Algorithm Strength Best for
zstd Best speed/ratio balance Cache, logs, backups
lz4 Fastest compress/decompress IPC, hot cache, real-time
brotli Best ratio for HTTP Web assets, API responses

How It Works

MultiCompress packages modern compression algorithms (zstd, lz4, brotli) with their native C libraries, providing a unified interface. The system includes vendored sources of all compression libraries, eliminating external dependencies.

Key Design Principles

  • Zero external dependencies: All C libraries are vendored and compiled
  • Unified API: Same interface for all algorithms — just change the algo: parameter
  • Performance first: Direct bindings to C libraries, minimal overhead
  • Fiber-friendly: Compression and decompression cooperate with Ruby's fiber scheduler — safe to use under async, falcon, or any Fiber::Scheduler-based runtime without blocking the event loop. See GET_STARTED.md for details and examples.
  • Memory efficient: Streaming support for large datasets, proper resource cleanup
  • Production ready: Battle-tested error handling, comprehensive test coverage

Algorithm Auto-Detection

The system can automatically detect compression algorithms when decompressing data:

  • zstd: Detected by magic bytes 28 B5 2F FD (little-endian)
  • lz4: Detected by internal format header validation (custom format, NOT compatible with lz4 CLI)
  • brotli: Requires explicit algo: :brotli parameter - no auto-detection

Important: Auto-detection only works for ZSTD and LZ4. Brotli data must be decompressed with explicit algorithm specification.

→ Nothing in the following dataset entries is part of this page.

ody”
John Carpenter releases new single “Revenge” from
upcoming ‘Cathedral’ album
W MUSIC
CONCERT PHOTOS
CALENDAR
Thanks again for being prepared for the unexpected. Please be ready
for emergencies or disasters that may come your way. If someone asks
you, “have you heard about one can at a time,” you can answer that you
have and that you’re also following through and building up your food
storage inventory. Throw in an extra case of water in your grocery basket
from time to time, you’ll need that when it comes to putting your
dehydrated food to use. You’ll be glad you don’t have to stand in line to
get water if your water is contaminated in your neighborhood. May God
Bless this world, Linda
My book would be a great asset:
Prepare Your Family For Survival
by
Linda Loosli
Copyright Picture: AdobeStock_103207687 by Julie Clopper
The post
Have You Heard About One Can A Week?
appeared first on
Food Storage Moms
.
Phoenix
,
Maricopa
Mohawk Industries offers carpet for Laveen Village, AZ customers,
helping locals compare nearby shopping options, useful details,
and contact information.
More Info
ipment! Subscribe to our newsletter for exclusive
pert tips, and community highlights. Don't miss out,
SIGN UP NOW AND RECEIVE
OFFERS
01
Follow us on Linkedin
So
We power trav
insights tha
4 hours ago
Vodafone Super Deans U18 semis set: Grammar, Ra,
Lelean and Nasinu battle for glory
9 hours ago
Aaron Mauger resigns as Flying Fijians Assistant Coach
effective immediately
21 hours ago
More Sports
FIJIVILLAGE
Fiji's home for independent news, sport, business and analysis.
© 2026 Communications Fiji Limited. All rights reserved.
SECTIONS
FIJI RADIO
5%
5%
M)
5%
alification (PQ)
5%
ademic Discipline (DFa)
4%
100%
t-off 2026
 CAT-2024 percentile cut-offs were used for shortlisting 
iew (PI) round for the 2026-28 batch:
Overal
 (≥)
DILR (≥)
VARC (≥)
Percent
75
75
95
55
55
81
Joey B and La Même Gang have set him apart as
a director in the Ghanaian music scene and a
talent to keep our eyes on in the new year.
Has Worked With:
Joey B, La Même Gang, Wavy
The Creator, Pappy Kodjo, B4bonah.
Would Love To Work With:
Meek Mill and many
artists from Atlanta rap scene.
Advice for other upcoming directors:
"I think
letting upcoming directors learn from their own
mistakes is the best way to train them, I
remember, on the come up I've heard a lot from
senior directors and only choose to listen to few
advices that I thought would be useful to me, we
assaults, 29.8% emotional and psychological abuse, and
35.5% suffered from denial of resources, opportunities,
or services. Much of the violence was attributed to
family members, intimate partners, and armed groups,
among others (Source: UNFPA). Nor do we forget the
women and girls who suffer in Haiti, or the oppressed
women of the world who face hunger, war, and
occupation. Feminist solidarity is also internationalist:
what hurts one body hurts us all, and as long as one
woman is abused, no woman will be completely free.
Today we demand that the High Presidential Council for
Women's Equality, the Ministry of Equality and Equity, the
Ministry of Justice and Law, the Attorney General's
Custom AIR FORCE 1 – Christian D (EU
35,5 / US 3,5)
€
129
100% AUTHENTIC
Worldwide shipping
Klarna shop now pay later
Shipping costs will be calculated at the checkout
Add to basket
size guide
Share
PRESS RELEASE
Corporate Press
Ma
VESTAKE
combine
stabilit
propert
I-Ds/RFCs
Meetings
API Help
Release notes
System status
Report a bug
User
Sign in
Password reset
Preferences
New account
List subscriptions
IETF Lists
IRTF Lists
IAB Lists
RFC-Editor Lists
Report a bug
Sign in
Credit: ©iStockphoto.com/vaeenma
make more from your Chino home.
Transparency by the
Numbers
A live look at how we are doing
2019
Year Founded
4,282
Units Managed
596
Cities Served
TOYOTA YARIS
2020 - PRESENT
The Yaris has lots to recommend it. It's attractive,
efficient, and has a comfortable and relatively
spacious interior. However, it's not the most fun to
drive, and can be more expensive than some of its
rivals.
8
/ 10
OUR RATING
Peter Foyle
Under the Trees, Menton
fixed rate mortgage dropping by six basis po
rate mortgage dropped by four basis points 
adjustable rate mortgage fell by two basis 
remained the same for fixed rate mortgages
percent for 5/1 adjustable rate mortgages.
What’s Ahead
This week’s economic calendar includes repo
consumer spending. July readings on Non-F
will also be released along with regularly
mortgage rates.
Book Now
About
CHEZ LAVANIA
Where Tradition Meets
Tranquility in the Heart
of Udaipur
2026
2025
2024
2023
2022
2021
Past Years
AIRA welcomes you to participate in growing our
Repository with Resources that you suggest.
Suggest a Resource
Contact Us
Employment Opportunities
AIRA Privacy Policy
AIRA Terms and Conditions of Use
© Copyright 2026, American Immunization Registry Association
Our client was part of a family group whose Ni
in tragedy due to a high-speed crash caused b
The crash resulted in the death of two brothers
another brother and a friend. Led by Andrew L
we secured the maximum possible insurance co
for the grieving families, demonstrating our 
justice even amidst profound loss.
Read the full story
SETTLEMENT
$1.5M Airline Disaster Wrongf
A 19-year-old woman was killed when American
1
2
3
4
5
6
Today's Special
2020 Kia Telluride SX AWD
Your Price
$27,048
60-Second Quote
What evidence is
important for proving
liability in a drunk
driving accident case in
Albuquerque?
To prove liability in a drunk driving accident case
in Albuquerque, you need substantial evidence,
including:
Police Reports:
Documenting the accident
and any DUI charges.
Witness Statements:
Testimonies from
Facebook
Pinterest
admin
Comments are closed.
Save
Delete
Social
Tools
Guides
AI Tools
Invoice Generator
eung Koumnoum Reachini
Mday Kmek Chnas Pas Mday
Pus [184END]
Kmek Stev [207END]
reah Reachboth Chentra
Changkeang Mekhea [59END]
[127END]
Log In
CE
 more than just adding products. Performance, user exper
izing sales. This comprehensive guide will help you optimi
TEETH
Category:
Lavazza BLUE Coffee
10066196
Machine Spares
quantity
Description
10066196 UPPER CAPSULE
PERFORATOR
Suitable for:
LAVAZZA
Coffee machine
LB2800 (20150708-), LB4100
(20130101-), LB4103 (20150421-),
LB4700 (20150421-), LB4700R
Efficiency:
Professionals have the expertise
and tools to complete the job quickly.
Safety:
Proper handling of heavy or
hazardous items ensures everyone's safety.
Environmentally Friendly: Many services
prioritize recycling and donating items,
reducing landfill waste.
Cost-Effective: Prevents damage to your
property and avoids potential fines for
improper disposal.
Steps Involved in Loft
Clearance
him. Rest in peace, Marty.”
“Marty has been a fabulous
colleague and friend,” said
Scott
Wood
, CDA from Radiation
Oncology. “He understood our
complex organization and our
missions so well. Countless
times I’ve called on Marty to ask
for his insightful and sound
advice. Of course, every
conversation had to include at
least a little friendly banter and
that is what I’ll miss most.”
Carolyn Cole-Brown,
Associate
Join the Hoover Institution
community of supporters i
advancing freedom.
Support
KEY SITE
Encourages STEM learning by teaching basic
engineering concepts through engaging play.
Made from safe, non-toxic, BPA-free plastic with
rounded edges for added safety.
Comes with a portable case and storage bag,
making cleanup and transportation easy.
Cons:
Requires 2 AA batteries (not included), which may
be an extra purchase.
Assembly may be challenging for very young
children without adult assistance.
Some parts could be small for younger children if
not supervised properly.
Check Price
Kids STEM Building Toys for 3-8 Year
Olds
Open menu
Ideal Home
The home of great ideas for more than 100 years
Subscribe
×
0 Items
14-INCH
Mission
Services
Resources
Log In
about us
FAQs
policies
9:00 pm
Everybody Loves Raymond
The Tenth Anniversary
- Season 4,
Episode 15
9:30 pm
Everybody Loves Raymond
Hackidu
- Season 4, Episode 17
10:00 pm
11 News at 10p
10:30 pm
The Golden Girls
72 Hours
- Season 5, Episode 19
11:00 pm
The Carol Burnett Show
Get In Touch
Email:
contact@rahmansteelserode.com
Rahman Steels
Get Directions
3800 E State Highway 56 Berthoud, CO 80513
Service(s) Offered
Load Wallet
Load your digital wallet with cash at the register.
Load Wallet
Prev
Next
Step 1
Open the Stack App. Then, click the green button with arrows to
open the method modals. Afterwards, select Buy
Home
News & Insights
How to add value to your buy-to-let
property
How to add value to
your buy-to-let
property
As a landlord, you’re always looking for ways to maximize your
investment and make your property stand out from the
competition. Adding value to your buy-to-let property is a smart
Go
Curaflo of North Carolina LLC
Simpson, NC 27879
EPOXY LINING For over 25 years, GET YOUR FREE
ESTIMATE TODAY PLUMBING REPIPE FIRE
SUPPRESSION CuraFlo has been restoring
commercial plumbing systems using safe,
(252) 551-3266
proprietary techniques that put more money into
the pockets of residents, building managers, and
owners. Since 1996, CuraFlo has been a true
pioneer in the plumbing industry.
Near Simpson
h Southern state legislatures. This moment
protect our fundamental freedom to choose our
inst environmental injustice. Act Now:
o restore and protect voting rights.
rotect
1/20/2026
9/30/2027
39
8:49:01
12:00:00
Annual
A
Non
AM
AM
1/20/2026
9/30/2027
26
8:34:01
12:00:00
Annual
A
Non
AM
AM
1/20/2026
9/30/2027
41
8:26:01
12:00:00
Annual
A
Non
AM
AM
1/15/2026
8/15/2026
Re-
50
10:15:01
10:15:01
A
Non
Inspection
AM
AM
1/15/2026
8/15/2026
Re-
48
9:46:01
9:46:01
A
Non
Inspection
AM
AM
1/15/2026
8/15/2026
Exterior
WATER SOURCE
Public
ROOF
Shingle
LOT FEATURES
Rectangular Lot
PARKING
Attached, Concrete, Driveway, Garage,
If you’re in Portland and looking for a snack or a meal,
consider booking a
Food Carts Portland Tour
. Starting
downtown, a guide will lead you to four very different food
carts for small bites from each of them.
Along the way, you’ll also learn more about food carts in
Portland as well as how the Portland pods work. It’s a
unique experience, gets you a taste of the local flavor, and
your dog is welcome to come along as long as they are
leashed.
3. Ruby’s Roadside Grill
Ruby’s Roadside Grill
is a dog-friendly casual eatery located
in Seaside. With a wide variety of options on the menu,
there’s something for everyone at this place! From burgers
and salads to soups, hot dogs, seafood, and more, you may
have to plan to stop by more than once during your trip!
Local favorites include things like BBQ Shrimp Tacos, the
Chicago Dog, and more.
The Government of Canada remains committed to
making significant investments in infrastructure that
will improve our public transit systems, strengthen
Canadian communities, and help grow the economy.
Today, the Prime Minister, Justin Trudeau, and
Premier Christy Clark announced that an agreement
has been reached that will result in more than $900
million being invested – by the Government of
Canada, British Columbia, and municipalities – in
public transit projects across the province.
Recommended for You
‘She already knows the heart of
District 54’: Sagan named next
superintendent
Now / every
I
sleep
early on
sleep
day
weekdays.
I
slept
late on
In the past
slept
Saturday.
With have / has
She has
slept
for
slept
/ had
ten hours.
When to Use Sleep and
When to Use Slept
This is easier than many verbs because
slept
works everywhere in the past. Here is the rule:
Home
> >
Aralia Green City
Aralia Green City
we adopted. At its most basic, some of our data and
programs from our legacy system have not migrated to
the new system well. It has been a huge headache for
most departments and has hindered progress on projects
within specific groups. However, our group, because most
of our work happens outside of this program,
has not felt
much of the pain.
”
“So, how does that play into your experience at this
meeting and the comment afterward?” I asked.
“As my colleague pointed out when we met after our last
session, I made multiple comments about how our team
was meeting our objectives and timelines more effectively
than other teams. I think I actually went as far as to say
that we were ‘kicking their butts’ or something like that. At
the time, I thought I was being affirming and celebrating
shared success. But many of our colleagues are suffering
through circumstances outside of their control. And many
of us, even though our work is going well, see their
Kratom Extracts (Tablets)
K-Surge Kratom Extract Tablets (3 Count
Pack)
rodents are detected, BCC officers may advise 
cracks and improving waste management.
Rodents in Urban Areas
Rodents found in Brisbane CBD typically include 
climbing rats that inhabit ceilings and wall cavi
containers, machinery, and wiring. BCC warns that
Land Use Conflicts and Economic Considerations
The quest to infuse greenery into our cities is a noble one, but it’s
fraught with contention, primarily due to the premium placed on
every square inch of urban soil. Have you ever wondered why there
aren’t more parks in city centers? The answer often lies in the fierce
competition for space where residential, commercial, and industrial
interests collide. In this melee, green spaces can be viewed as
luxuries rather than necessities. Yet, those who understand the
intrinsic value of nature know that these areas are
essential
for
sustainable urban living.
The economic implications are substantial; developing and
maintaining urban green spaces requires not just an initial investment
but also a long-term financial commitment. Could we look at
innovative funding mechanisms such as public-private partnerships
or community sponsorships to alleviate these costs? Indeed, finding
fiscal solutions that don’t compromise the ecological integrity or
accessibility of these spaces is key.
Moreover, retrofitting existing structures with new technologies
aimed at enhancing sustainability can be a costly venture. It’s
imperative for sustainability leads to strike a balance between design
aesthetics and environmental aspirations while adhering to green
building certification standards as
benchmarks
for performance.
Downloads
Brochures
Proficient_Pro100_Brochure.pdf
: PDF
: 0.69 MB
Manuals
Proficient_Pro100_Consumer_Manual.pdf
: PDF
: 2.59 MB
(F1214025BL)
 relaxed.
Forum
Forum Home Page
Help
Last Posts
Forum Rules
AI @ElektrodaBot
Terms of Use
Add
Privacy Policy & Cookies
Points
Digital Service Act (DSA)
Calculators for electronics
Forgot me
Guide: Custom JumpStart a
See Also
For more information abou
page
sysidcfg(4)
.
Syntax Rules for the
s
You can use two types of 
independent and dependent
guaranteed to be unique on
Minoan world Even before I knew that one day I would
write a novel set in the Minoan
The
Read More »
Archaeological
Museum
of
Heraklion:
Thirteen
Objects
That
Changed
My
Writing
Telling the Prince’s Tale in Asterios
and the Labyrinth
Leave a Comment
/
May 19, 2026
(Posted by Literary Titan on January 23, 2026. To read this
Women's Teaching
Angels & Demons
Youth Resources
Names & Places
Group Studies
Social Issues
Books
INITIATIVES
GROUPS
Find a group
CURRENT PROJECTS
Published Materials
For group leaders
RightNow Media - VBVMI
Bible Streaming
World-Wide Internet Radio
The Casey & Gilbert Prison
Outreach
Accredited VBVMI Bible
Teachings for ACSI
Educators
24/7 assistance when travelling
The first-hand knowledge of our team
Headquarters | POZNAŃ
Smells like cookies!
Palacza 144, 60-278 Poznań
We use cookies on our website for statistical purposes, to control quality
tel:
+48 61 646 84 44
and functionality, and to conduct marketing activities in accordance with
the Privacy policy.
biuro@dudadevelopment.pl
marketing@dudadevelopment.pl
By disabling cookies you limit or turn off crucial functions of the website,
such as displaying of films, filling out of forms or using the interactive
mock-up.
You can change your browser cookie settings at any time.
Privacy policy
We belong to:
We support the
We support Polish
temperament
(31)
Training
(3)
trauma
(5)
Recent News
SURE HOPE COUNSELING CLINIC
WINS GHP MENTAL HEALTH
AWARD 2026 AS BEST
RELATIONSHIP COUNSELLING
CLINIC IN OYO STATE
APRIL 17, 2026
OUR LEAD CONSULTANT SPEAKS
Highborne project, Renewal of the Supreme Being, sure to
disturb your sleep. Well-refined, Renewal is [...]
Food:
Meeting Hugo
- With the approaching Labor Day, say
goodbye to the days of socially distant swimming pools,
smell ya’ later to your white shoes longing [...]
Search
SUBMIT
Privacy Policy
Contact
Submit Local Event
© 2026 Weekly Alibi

Security: All decompression operations have a built-in 256MB size limit to prevent decompression bomb attacks.

Algorithm Comparison

Algorithm Speed Ratio Best Use Case
lz4 Fastest Good Real-time processing, IPC, hot cache paths
zstd Fast Excellent General purpose, logs, backups, web APIs
brotli Slower Best Static assets, CDN, long-term storage

Benchmark Results

📝 Note on v0.2.0: Performance numbers below are from the v0.2.0 build with fiber-friendly paths enabled. There is no throughput regression compared to v0.1.2 — the fiber-friendly path is only taken when a Fiber::Scheduler is active, and even then the worker-thread overhead is negligible for payloads large enough to benefit.

Performance comparison against Ruby's built-in zlib compression (200 iterations per test):

🗜️ COMPRESSION RATIO (%, lower is better)

┌─────────────────────────────┬─────────┬─────────┬─────────┬─────────┐
│ Configuration               │  zlib   │   lz4   │  zstd   │ brotli  │
├─────────────────────────────┼─────────┼─────────┼─────────┼─────────┤
│ Small JSON (~10KB, GC)      │    9.4% │   16.1% │    6.9% │    6.1% │
│ Small text (~10KB, GC)      │    3.1% │    4.6% │    3.2% │    2.6% │
│ Small JSON (~10KB, no GC)   │    9.4% │   16.1% │    6.9% │    6.1% │
│ Small text (~10KB, no GC)   │    3.1% │    4.6% │    3.2% │    2.6% │
│ Medium JSON (~370KB, GC)    │    8.5% │   15.7% │    6.7% │    5.5% │
│ Medium logs (~168KB, GC)    │    8.6% │   17.2% │    5.4% │    3.2% │
│ Medium JSON (~370KB, no GC) │    8.5% │   15.7% │    6.7% │    5.5% │
│ Medium logs (~168KB, no GC) │    8.6% │   17.2% │    5.4% │    3.2% │
│ Large JSON (~1.6MB, GC)     │    8.1% │   15.1% │    6.1% │    5.6% │
│ Large logs (~600KB, GC)     │    7.6% │   16.0% │    2.8% │    2.1% │
│ Large JSON (~1.6MB, no GC)  │    8.1% │   15.1% │    6.1% │    5.6% │
│ Large logs (~600KB, no GC)  │    7.6% │   16.0% │    2.8% │    2.1% │
└─────────────────────────────┴─────────┴─────────┴─────────┴─────────┘

⚡ TOTAL TIME (compress + decompress, ms — lower is faster)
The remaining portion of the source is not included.